DOJ Might Strike Down Photo ID Laws

When Republicans gained control of state legislatures across the country in 2010, they began a systematic effort to restrict voting access, disenfranchising likely Democratic voters in the process. Five states passed strict ID laws, which will require voters to present a form of government-issued photo identification to get their ballot on Election Day.

Some of those laws are still on hold thanks to Section Five of the Voting Rights Act of 1965. The law requires states with a history of discrimination against minority voters to receive preclearance from either the Department of Justice or a federal court for any change to voting procedures.
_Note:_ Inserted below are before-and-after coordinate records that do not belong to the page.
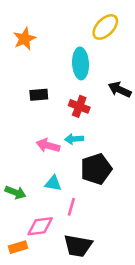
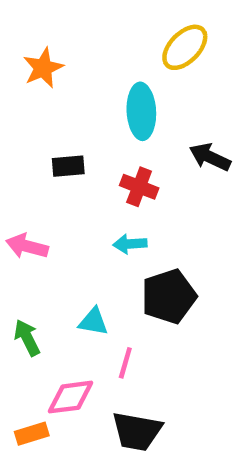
pink arrow: (48, 146) -> (27, 246), moved
green arrow: (15, 192) -> (27, 338), turned -138

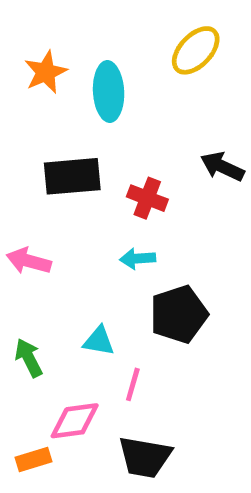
cyan ellipse: (141, 111) -> (109, 92), moved
black rectangle: (68, 166) -> (72, 176), size x1.6

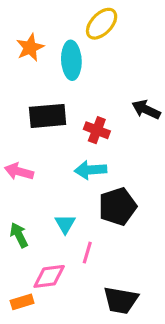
yellow ellipse: (196, 50) -> (102, 24), moved
cyan arrow: (138, 259) -> (90, 170), size x1.4
cyan triangle: (99, 341) -> (65, 224), turned 50
black trapezoid: (145, 457) -> (121, 300), moved

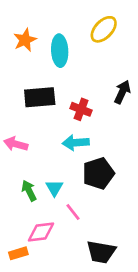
yellow ellipse: (102, 24) -> (104, 29), moved
black arrow: (146, 110) -> (122, 92), turned 90
green arrow: (19, 235) -> (29, 191), moved
pink line: (87, 253) -> (73, 212), turned -54

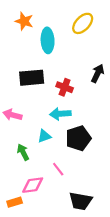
orange star: (25, 40) -> (24, 21), moved, turned -30
cyan triangle: (54, 188) -> (44, 136), moved, turned 40

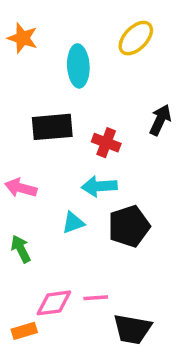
orange star: (24, 21) -> (23, 38), moved
green arrow: (23, 152) -> (21, 249), moved
pink line: (58, 169) -> (96, 298), moved, turned -56

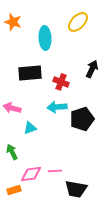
cyan triangle: (73, 223) -> (30, 128), moved
black pentagon: (129, 226) -> (82, 119), moved
green arrow: (21, 249) -> (12, 152), moved

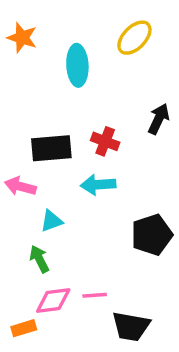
black rectangle: (30, 73) -> (51, 148), moved
black pentagon: (82, 119) -> (152, 235), moved
green arrow: (12, 152) -> (39, 259), moved

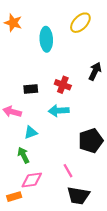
black rectangle: (51, 148) -> (31, 89), size x0.6
pink line: (95, 295) -> (68, 171), moved, turned 64

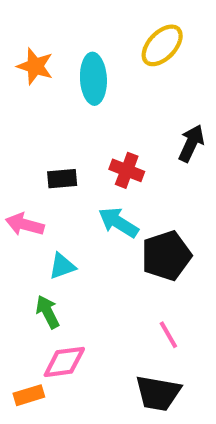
orange star: (13, 23) -> (35, 66), moved
cyan arrow: (59, 111) -> (118, 222), turned 36
black pentagon: (91, 141) -> (166, 256), moved
pink line: (68, 171) -> (168, 335), moved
The burden of proof lies on the states, which must show that the changes will not harm minority voters. Photo ID laws in South Carolina and Texas are currently under review at the DOJ.

Now the Obama administration might be on the verge of striking down these Republican electioneering laws, according to a leading House Democrat. At a meeting with progressive journalists today, Rep. Maxine Waters described a meeting between Attorney General Eric Holder and the Congressional Black Caucus yesterday. Waters said that the caucus pushed Holder to invoke Section Five against these laws. "He said that he would. They're very serious about it," Waters said. "They're focusing on it. We made it very clear that we think he can absolutely use his authority and he should do that without any second thoughts."

The CBC has good reason to be concerned about the new photo ID laws. Study after study has shown that minority voters could be turned away in droves thanks to lack of government IDs. As many as one-in-four African-Americans nationally lack proper ID, and that figure is even higher for younger African-Americans.

"It's the most draconian voter ID bill in the nation," Wisconsin Rep. Gwen Moore said today of her home state's new photo ID law. In her view, the new Republican governor and the Republican legislature have schemed to change the laws to form a permanent majority. "They're Democratic voters clearly. And they do make the margin of difference in a state that is 50-50."